**The task**:
Scan the entries below for the word "dpad". Copy each line that has it.

# # # # #

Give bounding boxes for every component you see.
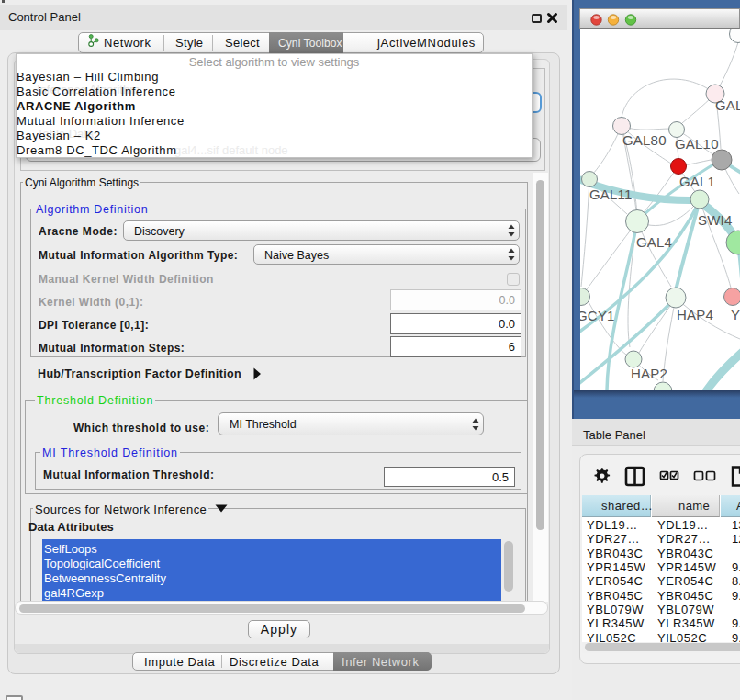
svg-text:HAP2: HAP2 — [631, 366, 667, 381]
svg-text:HAP4: HAP4 — [677, 307, 713, 322]
svg-text:GAL7: GAL7 — [715, 97, 740, 113]
svg-text:SWI4: SWI4 — [698, 212, 732, 228]
svg-text:GAL10: GAL10 — [675, 136, 719, 152]
svg-text:GAL4: GAL4 — [636, 234, 672, 250]
svg-text:GCY1: GCY1 — [580, 308, 615, 323]
svg-text:Y: Y — [731, 307, 740, 322]
svg-text:GAL1: GAL1 — [679, 174, 715, 189]
svg-text:GAL11: GAL11 — [589, 186, 633, 202]
svg-text:GAL80: GAL80 — [622, 132, 667, 148]
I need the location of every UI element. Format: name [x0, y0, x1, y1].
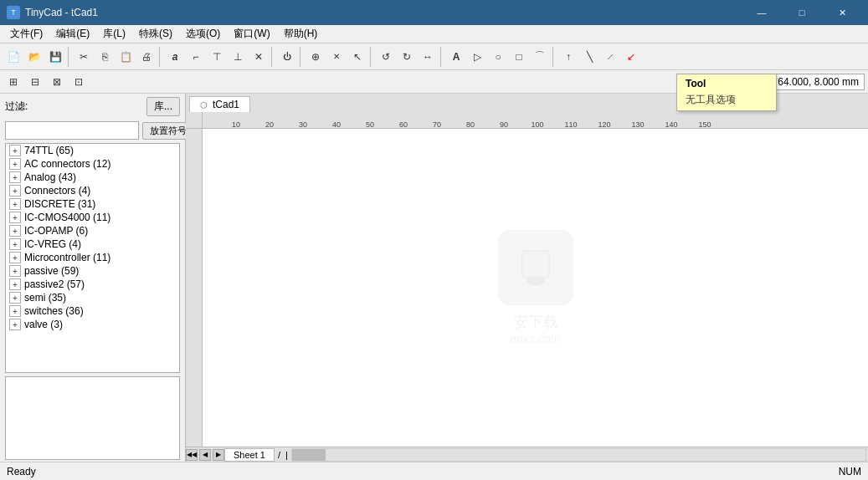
ruler-label-30: 30 — [299, 120, 307, 129]
ruler-label-50: 50 — [366, 120, 374, 129]
mirror-h-button[interactable]: ↔ — [418, 47, 438, 67]
menu-options[interactable]: 选项(O) — [179, 25, 227, 43]
arc-button[interactable]: ⌒ — [530, 47, 550, 67]
tree-label-74ttl: 74TTL (65) — [24, 145, 74, 156]
menu-lib[interactable]: 库(L) — [96, 25, 132, 43]
paste-button[interactable]: 📋 — [116, 47, 136, 67]
menu-edit[interactable]: 编辑(E) — [49, 25, 96, 43]
rotate-ccw-button[interactable]: ↺ — [376, 47, 396, 67]
expand-icon-ic-cmos[interactable]: + — [9, 212, 21, 223]
circle-button[interactable]: ○ — [488, 47, 508, 67]
noconnect-button[interactable]: ✕ — [249, 47, 269, 67]
menu-help[interactable]: 帮助(H) — [277, 25, 325, 43]
tree-item-74ttl[interactable]: + 74TTL (65) — [6, 144, 179, 157]
diag-button[interactable]: ⟋ — [600, 47, 620, 67]
tree-item-ic-opamp[interactable]: + IC-OPAMP (6) — [6, 224, 179, 237]
expand-icon-passive2[interactable]: + — [9, 278, 21, 290]
expand-icon-analog[interactable]: + — [9, 171, 21, 183]
pin-button[interactable]: ↑ — [558, 47, 578, 67]
expand-icon-valve[interactable]: + — [9, 319, 21, 330]
tree-item-analog[interactable]: + Analog (43) — [6, 171, 179, 184]
filter-input[interactable] — [5, 121, 139, 140]
tb2-btn3[interactable]: ⊠ — [47, 72, 67, 92]
drawing-canvas[interactable]: 安下载 anxz.com — [203, 129, 868, 447]
new-button[interactable]: 📄 — [3, 47, 23, 67]
tb2-btn4[interactable]: ⊡ — [69, 72, 89, 92]
component-tree[interactable]: + 74TTL (65) + AC connectors (12) + Anal… — [5, 143, 180, 373]
tree-item-switches[interactable]: + switches (36) — [6, 304, 179, 318]
expand-icon-switches[interactable]: + — [9, 305, 21, 317]
rotate-cw-button[interactable]: ↻ — [397, 47, 417, 67]
expand-icon-ic-vreg[interactable]: + — [9, 238, 21, 250]
hscrollbar-track[interactable] — [291, 448, 866, 462]
menu-window[interactable]: 窗口(W) — [227, 25, 276, 43]
sep2 — [159, 47, 162, 67]
power-seg[interactable]: ⏻ — [277, 47, 297, 67]
open-button[interactable]: 📂 — [24, 47, 44, 67]
expand-icon-discrete[interactable]: + — [9, 198, 21, 210]
ruler-label-70: 70 — [433, 120, 441, 129]
expand-icon-mcu[interactable]: + — [9, 252, 21, 263]
tree-item-connectors[interactable]: + Connectors (4) — [6, 184, 179, 197]
status-text: Ready — [7, 466, 36, 477]
cut-button[interactable]: ✂ — [74, 47, 94, 67]
menu-special[interactable]: 特殊(S) — [132, 25, 179, 43]
tree-item-microcontroller[interactable]: + Microcontroller (11) — [6, 251, 179, 264]
expand-icon-ac[interactable]: + — [9, 158, 21, 170]
sheet-nav-prev[interactable]: ◀ — [199, 449, 211, 461]
tree-item-discrete[interactable]: + DISCRETE (31) — [6, 197, 179, 211]
expand-icon-passive[interactable]: + — [9, 265, 21, 277]
close-button[interactable]: ✕ — [823, 0, 861, 25]
special-button[interactable]: ↙ — [621, 47, 641, 67]
tree-item-ic-vreg[interactable]: + IC-VREG (4) — [6, 237, 179, 251]
sheet-nav-next[interactable]: ▶ — [213, 449, 224, 461]
wire-button[interactable]: ⌐ — [186, 47, 206, 67]
ruler-label-80: 80 — [466, 120, 475, 129]
tb2-btn2[interactable]: ⊟ — [25, 72, 45, 92]
canvas-area: ⬡ tCad1 10 20 30 40 50 60 70 80 90 100 — [186, 94, 868, 462]
minimize-button[interactable]: — — [742, 0, 781, 25]
bus-button[interactable]: ⊤ — [207, 47, 227, 67]
ruler-label-40: 40 — [332, 120, 341, 129]
canvas-content: 安下载 anxz.com — [186, 129, 868, 447]
tree-item-passive[interactable]: + passive (59) — [6, 264, 179, 278]
menu-file[interactable]: 文件(F) — [3, 25, 49, 43]
sep6 — [440, 47, 444, 67]
maximize-button[interactable]: □ — [783, 0, 821, 25]
line-button[interactable]: ╲ — [579, 47, 599, 67]
expand-icon-ic-opamp[interactable]: + — [9, 225, 21, 237]
ruler-label-60: 60 — [399, 120, 408, 129]
main-toolbar: 📄 📂 💾 ✂ ⎘ 📋 🖨 a ⌐ ⊤ ⊥ ✕ ⏻ ⊕ ✕ ↖ ↺ ↻ ↔ A … — [0, 43, 868, 70]
tree-item-semi[interactable]: + semi (35) — [6, 291, 179, 304]
expand-icon-semi[interactable]: + — [9, 292, 21, 304]
lib-button[interactable]: 库... — [146, 97, 180, 116]
zoom-fit[interactable]: ⊕ — [306, 47, 326, 67]
tb2-btn1[interactable]: ⊞ — [3, 72, 23, 92]
expand-icon-connectors[interactable]: + — [9, 185, 21, 197]
canvas-tab-tcad1[interactable]: ⬡ tCad1 — [189, 96, 250, 112]
ruler-row: 10 20 30 40 50 60 70 80 90 100 110 120 1… — [186, 112, 868, 129]
tree-item-ic-cmos[interactable]: + IC-CMOS4000 (11) — [6, 211, 179, 224]
print-button[interactable]: 🖨 — [136, 47, 157, 67]
filter-label: 过滤: — [5, 100, 28, 114]
tree-item-valve[interactable]: + valve (3) — [6, 318, 179, 331]
tree-label-ic-cmos: IC-CMOS4000 (11) — [24, 212, 110, 223]
main-area: 过滤: 库... 放置符号 + 74TTL (65) + AC connecto… — [0, 94, 868, 462]
text-A-button[interactable]: A — [446, 47, 466, 67]
tree-item-ac-connectors[interactable]: + AC connectors (12) — [6, 157, 179, 171]
title-bar: T TinyCad - tCad1 — □ ✕ — [0, 0, 868, 25]
copy-button[interactable]: ⎘ — [95, 47, 115, 67]
rect-button[interactable]: □ — [509, 47, 529, 67]
tree-item-passive2[interactable]: + passive2 (57) — [6, 278, 179, 291]
select-arrow[interactable]: ↖ — [347, 47, 367, 67]
save-button[interactable]: 💾 — [45, 47, 65, 67]
sheet-nav-first[interactable]: ◀◀ — [186, 449, 198, 461]
arrow-button[interactable]: ▷ — [467, 47, 487, 67]
junction-button[interactable]: ⊥ — [228, 47, 248, 67]
text-a-button[interactable]: a — [165, 47, 185, 67]
zoom-x[interactable]: ✕ — [326, 47, 347, 67]
watermark: 安下载 anxz.com — [498, 230, 573, 345]
sheet-tab[interactable]: Sheet 1 — [224, 448, 275, 462]
expand-icon-74ttl[interactable]: + — [9, 145, 21, 156]
status-num: NUM — [839, 466, 861, 477]
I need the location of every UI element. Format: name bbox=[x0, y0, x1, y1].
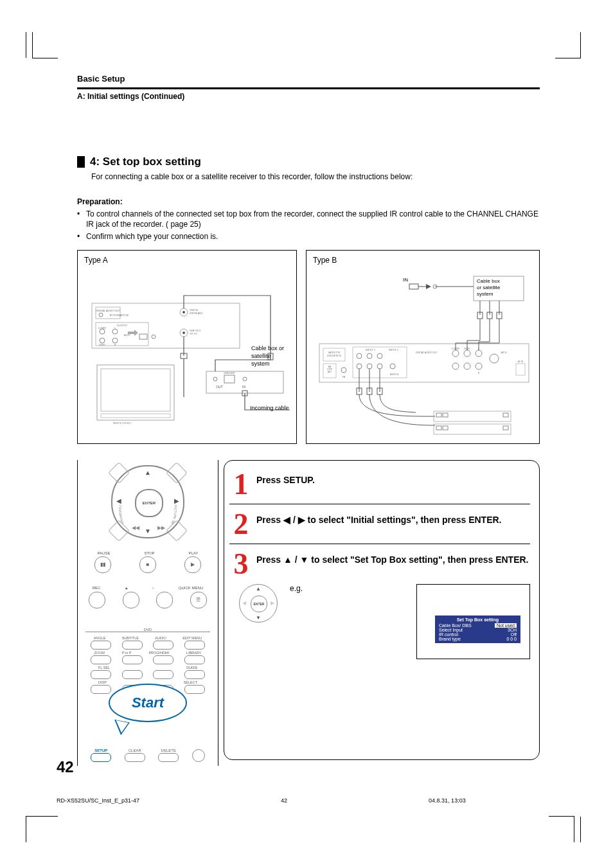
svg-point-59 bbox=[341, 368, 346, 373]
svg-point-75 bbox=[464, 350, 470, 357]
svg-rect-85 bbox=[516, 364, 525, 375]
step-3: 3 Press ▲ / ▼ to select "Set Top Box set… bbox=[229, 547, 530, 581]
example-label: e.g. bbox=[290, 584, 303, 593]
list-item: To control channels of the connected set… bbox=[77, 209, 540, 229]
header-rule bbox=[77, 87, 540, 89]
svg-text:Cable box: Cable box bbox=[477, 278, 500, 284]
subsection-header: A: Initial settings (Continued) bbox=[77, 92, 540, 101]
osd-row: IR controlOff bbox=[438, 632, 518, 637]
svg-point-66 bbox=[377, 353, 382, 359]
arrow-right-icon: ▶ bbox=[174, 497, 179, 504]
arrow-down-icon: ▼ bbox=[145, 527, 151, 535]
step-number: 3 bbox=[229, 551, 253, 577]
svg-text:IN: IN bbox=[242, 385, 245, 389]
svg-text:S-VIDEO: S-VIDEO bbox=[98, 327, 107, 330]
svg-rect-95 bbox=[443, 413, 448, 417]
corner-icon bbox=[166, 462, 188, 484]
svg-point-68 bbox=[367, 364, 372, 369]
svg-text:AUDIO IN: AUDIO IN bbox=[390, 373, 398, 376]
svg-rect-29 bbox=[101, 414, 170, 418]
diagram-type-b: Type B Cable box or satellite system IN bbox=[306, 250, 540, 444]
svg-text:DISCRETE IR: DISCRETE IR bbox=[327, 355, 342, 357]
corner-icon bbox=[108, 462, 130, 484]
svg-point-17 bbox=[152, 335, 155, 339]
svg-text:satellite: satellite bbox=[251, 353, 271, 359]
svg-text:R: R bbox=[114, 344, 116, 346]
svg-point-79 bbox=[452, 363, 459, 369]
step-1: 1 Press SETUP. bbox=[229, 467, 530, 501]
svg-text:SAT IN: SAT IN bbox=[501, 351, 506, 354]
svg-text:Cable box or: Cable box or bbox=[251, 345, 284, 351]
osd-row: Cable Box/ DBSNot used bbox=[438, 623, 518, 628]
svg-point-7 bbox=[100, 329, 105, 334]
section-header: Basic Setup bbox=[77, 74, 540, 84]
star-button bbox=[123, 592, 139, 608]
page-number: 42 bbox=[57, 758, 74, 776]
svg-text:DIGITAL AUDIO OUT: DIGITAL AUDIO OUT bbox=[416, 351, 438, 354]
osd-screen: Set Top Box setting Cable Box/ DBSNot us… bbox=[416, 584, 530, 659]
svg-rect-97 bbox=[434, 424, 511, 434]
svg-text:R: R bbox=[478, 372, 480, 375]
svg-point-67 bbox=[357, 364, 362, 369]
heading: 4: Set top box setting bbox=[90, 155, 201, 168]
svg-text:VHF/UHF: VHF/UHF bbox=[224, 371, 235, 375]
step-2: 2 Press ◀ / ▶ to select "Initial setting… bbox=[229, 507, 530, 541]
footer-page: 42 bbox=[281, 797, 287, 804]
svg-text:REMOTE CONTROL: REMOTE CONTROL bbox=[113, 422, 132, 425]
start-callout: Start bbox=[109, 684, 184, 729]
preparation-title: Preparation: bbox=[77, 197, 540, 206]
svg-rect-16 bbox=[139, 334, 147, 339]
intro-text: For connecting a cable box or a satellit… bbox=[91, 172, 540, 181]
svg-rect-51 bbox=[319, 344, 529, 382]
svg-text:OUT: OUT bbox=[216, 385, 223, 389]
osd-row: Select Input3CH bbox=[438, 628, 518, 632]
svg-text:TO TV: TO TV bbox=[190, 332, 197, 335]
svg-rect-100 bbox=[503, 426, 508, 430]
step-text: Press ◀ / ▶ to select "Initial settings"… bbox=[256, 511, 530, 526]
svg-point-13 bbox=[112, 338, 118, 343]
svg-text:BITSTREAM
PCM: BITSTREAM PCM bbox=[110, 314, 129, 317]
footer-timestamp: 04.8.31, 13:03 bbox=[429, 797, 466, 804]
circle-button bbox=[156, 592, 173, 608]
svg-point-69 bbox=[377, 364, 382, 369]
svg-point-11 bbox=[112, 329, 118, 334]
heading-marker bbox=[77, 156, 85, 168]
svg-point-70 bbox=[390, 364, 395, 369]
svg-text:INPUT 1: INPUT 1 bbox=[366, 348, 376, 351]
preparation-list: To control channels of the connected set… bbox=[77, 209, 540, 242]
svg-text:VIDEO: VIDEO bbox=[99, 344, 105, 346]
footer-file: RD-XS52SU/SC_Inst_E_p31-47 bbox=[57, 797, 139, 804]
pause-button: ▮▮ bbox=[94, 556, 111, 573]
play-button: ▶ bbox=[184, 556, 201, 573]
svg-rect-96 bbox=[503, 413, 508, 417]
step-number: 2 bbox=[229, 511, 253, 537]
list-item: Confirm which type your connection is. bbox=[77, 231, 540, 242]
svg-text:INPUT 2: INPUT 2 bbox=[389, 348, 399, 351]
svg-rect-98 bbox=[436, 426, 441, 430]
svg-text:FROM ANT: FROM ANT bbox=[190, 312, 203, 315]
svg-rect-99 bbox=[443, 426, 448, 430]
svg-point-65 bbox=[367, 353, 372, 359]
setup-label: SETUP bbox=[94, 748, 107, 752]
stop-button: ■ bbox=[139, 556, 156, 573]
svg-rect-31 bbox=[206, 371, 283, 393]
quickmenu-button: ☰ bbox=[190, 592, 207, 608]
svg-point-81 bbox=[475, 363, 482, 369]
diagram-type-a: Type A DIGITAL AUDIO OUT BITSTREAM PCM O… bbox=[77, 250, 297, 444]
svg-text:IN: IN bbox=[403, 277, 408, 283]
corner-icon bbox=[166, 520, 188, 542]
remote-dpad: ▲ ▼ ◀ ▶ ENTER FRAME/ADJUST PICTURE SEARC… bbox=[111, 465, 184, 538]
svg-point-19 bbox=[182, 311, 185, 314]
corner-icon bbox=[108, 520, 130, 542]
svg-text:▶▶: ▶▶ bbox=[157, 525, 166, 531]
arrow-left-icon: ◀ bbox=[116, 497, 121, 504]
mini-dpad: ▲ ▼ ◀ ▶ ENTER bbox=[238, 584, 278, 635]
svg-point-33 bbox=[243, 377, 247, 381]
svg-text:Incoming cable: Incoming cable bbox=[250, 405, 289, 411]
svg-point-83 bbox=[490, 354, 499, 363]
osd-title: Set Top Box setting bbox=[438, 617, 518, 622]
svg-point-73 bbox=[452, 350, 459, 357]
dvd-label: DVD bbox=[140, 628, 156, 632]
steps-panel: 1 Press SETUP. 2 Press ◀ / ▶ to select "… bbox=[224, 460, 540, 760]
svg-text:AC IN: AC IN bbox=[518, 360, 523, 363]
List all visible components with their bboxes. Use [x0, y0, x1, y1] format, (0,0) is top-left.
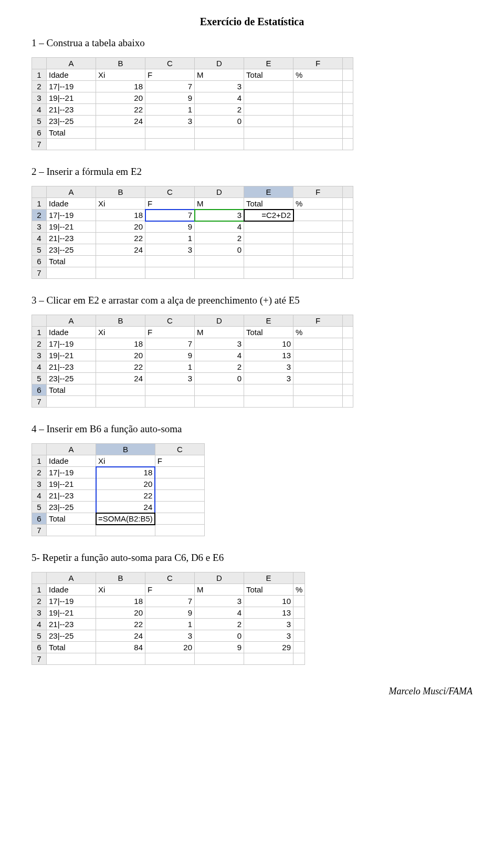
cell[interactable]: Total [47, 642, 96, 653]
col-header[interactable]: F [293, 315, 343, 327]
cell[interactable] [47, 267, 96, 279]
cell[interactable] [293, 210, 343, 221]
cell[interactable] [244, 653, 293, 665]
col-header[interactable]: C [145, 186, 195, 198]
row-header[interactable]: 4 [32, 619, 47, 630]
row-header[interactable]: 5 [32, 502, 47, 513]
cell[interactable] [343, 198, 353, 210]
cell[interactable] [195, 139, 244, 150]
cell[interactable]: Xi [96, 69, 145, 81]
cell[interactable]: 10 [244, 338, 293, 350]
row-header[interactable]: 4 [32, 361, 47, 373]
cell[interactable]: 0 [195, 244, 244, 256]
cell[interactable] [47, 525, 96, 536]
cell[interactable] [195, 127, 244, 139]
cell[interactable]: 24 [96, 116, 145, 127]
row-header[interactable]: 7 [32, 396, 47, 408]
cell[interactable]: Xi [96, 327, 145, 338]
cell[interactable]: 20 [96, 350, 145, 361]
cell[interactable]: Total [47, 256, 96, 267]
cell[interactable]: 3 [195, 596, 244, 607]
cell[interactable]: 3 [244, 619, 293, 630]
cell[interactable]: Total [47, 127, 96, 139]
cell-ref-c2[interactable]: 7 [145, 210, 195, 221]
cell[interactable] [293, 373, 343, 384]
col-header[interactable]: C [145, 572, 195, 584]
row-header[interactable]: 4 [32, 104, 47, 116]
cell[interactable]: 22 [96, 233, 145, 244]
cell[interactable] [293, 139, 343, 150]
cell-range[interactable]: 22 [96, 490, 155, 502]
corner-cell[interactable] [32, 572, 47, 584]
cell[interactable] [293, 116, 343, 127]
cell[interactable]: Total [244, 327, 293, 338]
cell[interactable]: 21|--23 [47, 361, 96, 373]
row-header[interactable]: 2 [32, 338, 47, 350]
cell[interactable]: 23|--25 [47, 244, 96, 256]
cell[interactable]: 2 [195, 104, 244, 116]
corner-cell[interactable] [32, 315, 47, 327]
col-header[interactable]: C [145, 315, 195, 327]
col-header[interactable]: A [47, 58, 96, 69]
cell[interactable] [244, 116, 293, 127]
row-header[interactable]: 4 [32, 490, 47, 502]
cell[interactable] [155, 490, 204, 502]
cell[interactable] [244, 233, 293, 244]
cell[interactable] [244, 139, 293, 150]
cell[interactable]: 17|--19 [47, 338, 96, 350]
cell[interactable]: F [145, 198, 195, 210]
col-header[interactable]: F [293, 58, 343, 69]
cell[interactable]: F [145, 327, 195, 338]
cell[interactable] [145, 256, 195, 267]
cell[interactable]: 9 [195, 642, 244, 653]
cell[interactable]: 20 [145, 642, 195, 653]
cell[interactable]: Idade [47, 455, 96, 467]
cell[interactable]: 18 [96, 81, 145, 92]
cell[interactable]: 10 [244, 596, 293, 607]
col-header[interactable]: B [96, 315, 145, 327]
cell[interactable] [293, 244, 343, 256]
cell[interactable] [343, 267, 353, 279]
col-header-selected[interactable]: B [96, 444, 155, 455]
cell[interactable] [244, 384, 293, 396]
row-header[interactable]: 6 [32, 127, 47, 139]
row-header[interactable]: 7 [32, 139, 47, 150]
col-header-partial[interactable] [343, 186, 353, 198]
cell[interactable] [244, 127, 293, 139]
cell[interactable] [343, 69, 353, 81]
cell[interactable]: 1 [145, 361, 195, 373]
cell[interactable]: 7 [145, 338, 195, 350]
row-header[interactable]: 3 [32, 350, 47, 361]
cell[interactable]: 19|--21 [47, 478, 96, 490]
cell[interactable] [145, 127, 195, 139]
cell[interactable]: 21|--23 [47, 233, 96, 244]
col-header[interactable]: E [244, 58, 293, 69]
cell[interactable]: Idade [47, 584, 96, 596]
cell[interactable] [96, 127, 145, 139]
cell[interactable]: 3 [195, 81, 244, 92]
row-header[interactable]: 1 [32, 455, 47, 467]
cell[interactable]: 3 [244, 373, 293, 384]
cell[interactable]: 4 [195, 221, 244, 233]
col-header[interactable]: B [96, 186, 145, 198]
col-header[interactable]: D [195, 58, 244, 69]
cell[interactable]: % [293, 584, 305, 596]
cell[interactable]: Xi [96, 584, 145, 596]
cell[interactable] [343, 384, 353, 396]
cell[interactable] [343, 210, 353, 221]
cell[interactable] [195, 256, 244, 267]
cell[interactable]: % [293, 327, 343, 338]
cell-range[interactable]: 24 [96, 502, 155, 513]
cell[interactable] [343, 81, 353, 92]
cell[interactable] [155, 525, 204, 536]
cell[interactable] [145, 653, 195, 665]
cell-b6-formula[interactable]: =SOMA(B2:B5) [96, 513, 155, 525]
cell[interactable] [96, 525, 155, 536]
cell[interactable] [293, 81, 343, 92]
col-header-partial[interactable] [293, 572, 305, 584]
cell[interactable]: 17|--19 [47, 596, 96, 607]
corner-cell[interactable] [32, 58, 47, 69]
cell[interactable] [293, 233, 343, 244]
cell[interactable] [343, 221, 353, 233]
cell[interactable]: F [155, 455, 204, 467]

# # # # #

**Answer space**:
remote-dpad: ▲ ▼ ◀ ▶ ENTER FRAME/ADJUST PICTURE SEARC… bbox=[111, 465, 184, 538]
mini-dpad: ▲ ▼ ◀ ▶ ENTER bbox=[238, 584, 278, 635]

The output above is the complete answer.